Iran, the US, and Energy Dependence

The political and economic effects of the US-Israel attacks on Iran and Iran’s response seem to be much more about what is not done than what is. The extraordinary truth is that a “war” with grave immediate effects on the political-economy of the planet is taking place with nearly all the world’s states remaining on the sidelines. US allies and US enemies alike, poor and rich, global South and global North, are staying out of it.

This is not because of anti-Trumpism or anti-Americanism — two very different things. Nor is it because of international affection for Iran. At one level, it is because the US has a lengthening record of starting overseas conflicts it does not really win, from Somalia 1992 to Venezuela 2025. Until the current Trump administration, such conflicts had ideological, moral or strategic justifications that clearly meant something to the presidents who were executing them. That has not been at all clear since January 2025. There have been some justifications similar to those of the past, but they fall away when financial gain presents itself, whether in control of Venezuelan oil or a “very big present worth a tremendous amount of money” from Iran. Beyond good financial deals, whether realized or not, the White House’s main foreign-policy motivator has been the spectacle of using force and receiving displays of submission and deference from foreigners.

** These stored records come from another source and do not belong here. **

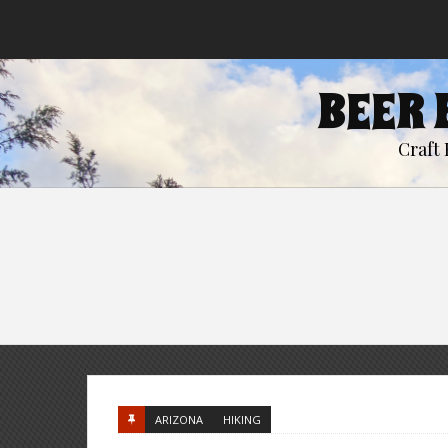
BEER 
Craft 
ARIZONA
HIKING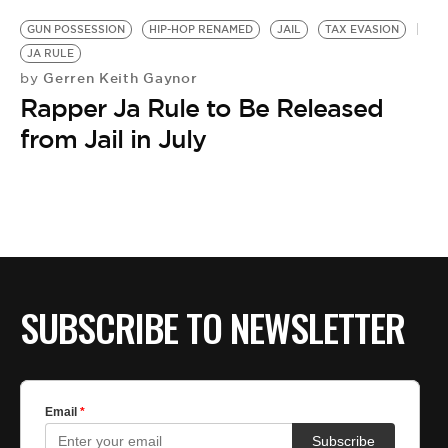
GUN POSSESSION
HIP-HOP RENAMED
JAIL
TAX EVASION
JA RULE
Gerren Keith Gaynor
by
Rapper Ja Rule to Be Released
from Jail in July
SUBSCRIBE TO NEWSLETTER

It’s not a strategy but it does reflect a cast of mind that has been consistent for over a year. The international scene has adjusted. People keep their opinions to themselves, waiting politely until the White House’s attention moves on. World leaders have learning curves too, and they studied the example of Ukraine President Volodymyr Zelensky in his notorious meeting with President Trump in February 2025. Global political behavior has traveled a long road from there to the extraordinary self-control of Japanese Prime Minister Sanae Takaichi as President Trump made jokes about surprise attacks and Pearl Harbor.

The result is that the world order is being remade passively, through non-participation. African states, European states, India, China and others have reacted in about the same way to the US-Israel-Iran conflict, which is to hope not to be asked the question. This is not only about the US (or Israel): Iran is seeing how little its African initiatives are producing in a crisis. Leaders including India’s Narendra Modi and China’s Xi Jinping preferred to focus on things other than the massive conflict threatening their energy supplies. (Iran became a full member of the China-founded Shanghai Cooperation Organization, its ninth, in 2023 after 15 years of hard diplomatic effort.) The BRICS group — Iran has been a member since 2024 — has been stymied. At the same time, the EU’s foreign policy head, Kaja Kallas, said simply, “This is not Europe’s war.” NATO chief Mark Rutte has made a variety of statements that noticeably contradict each other.

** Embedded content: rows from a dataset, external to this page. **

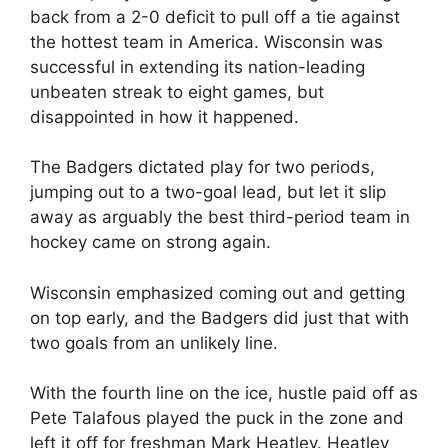
back from a 2-0 deficit to pull off a tie against
the hottest team in America. Wisconsin was
successful in extending its nation-leading
unbeaten streak to eight games, but
disappointed in how it happened.
The Badgers dictated play for two periods,
jumping out to a two-goal lead, but let it slip
away as arguably the best third-period team in
hockey came on strong again.
Wisconsin emphasized coming out and getting
on top early, and the Badgers did just that with
two goals from an unlikely line.
With the fourth line on the ice, hustle paid off as
Pete Talafous played the puck in the zone and
left it off for freshman Mark Heatley. Heatley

And so on. It is important to recognize the non-functioning of the BRICS and SCO alongside that of NATO, the EU and UN bodies. There is no world organization, sub-organization, leader or group of leaders able or willing to impose any kind of order. It is as much a crisis of the global South as of the global North or the West. The global South’s inability to speak up for one of its own is rooted in energy needs at least as much as in any hesitation to upset the White House. The industrialization and digitization of the poorer parts of the world have changed their international politics in so many ways. They have certainly changed the politics of energy.

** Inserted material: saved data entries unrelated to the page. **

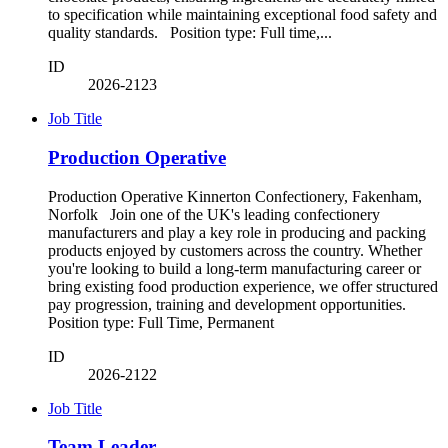
to specification while maintaining exceptional food safety and
quality standards. Position type: Full time,...
ID
2026-2123
Job Title
Production Operative
Production Operative Kinnerton Confectionery, Fakenham,
Norfolk Join one of the UK's leading confectionery
manufacturers and play a key role in producing and packing
products enjoyed by customers across the country. Whether
you're looking to build a long-term manufacturing career or
bring existing food production experience, we offer structured
pay progression, training and development opportunities.
Position type: Full Time, Permanent
ID
2026-2122
Job Title
Team Leader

The main result of the US-Israel-Iran conflict for investors is perhaps that any investment requiring stable electric power, which is of course most investments, has to include an assessment of energy sources and supply redundancies beyond what markets are able to price accurately. In particular, energy diversification away from petroleum — for national markets that lack their own petroleum supplies — is clearly necessary, without any reference at all to carbon-based climate change. The Trump administration made the burial of “green energy” a potent rallying call domestically, but US policies are having the opposite effect internationally. It isn’t simply about cars, trucks and planes. All AI and other Internet-related businesses, for example, require electrical power from some source, as does the manufacture of all their components.

Whatever the White House imagined at first to be the purpose of the Iran conflict, two striking effects have been the exposure of the weakness of all international groupings (Western or not) and the political-economic necessity for most markets of diversifying their energy sources.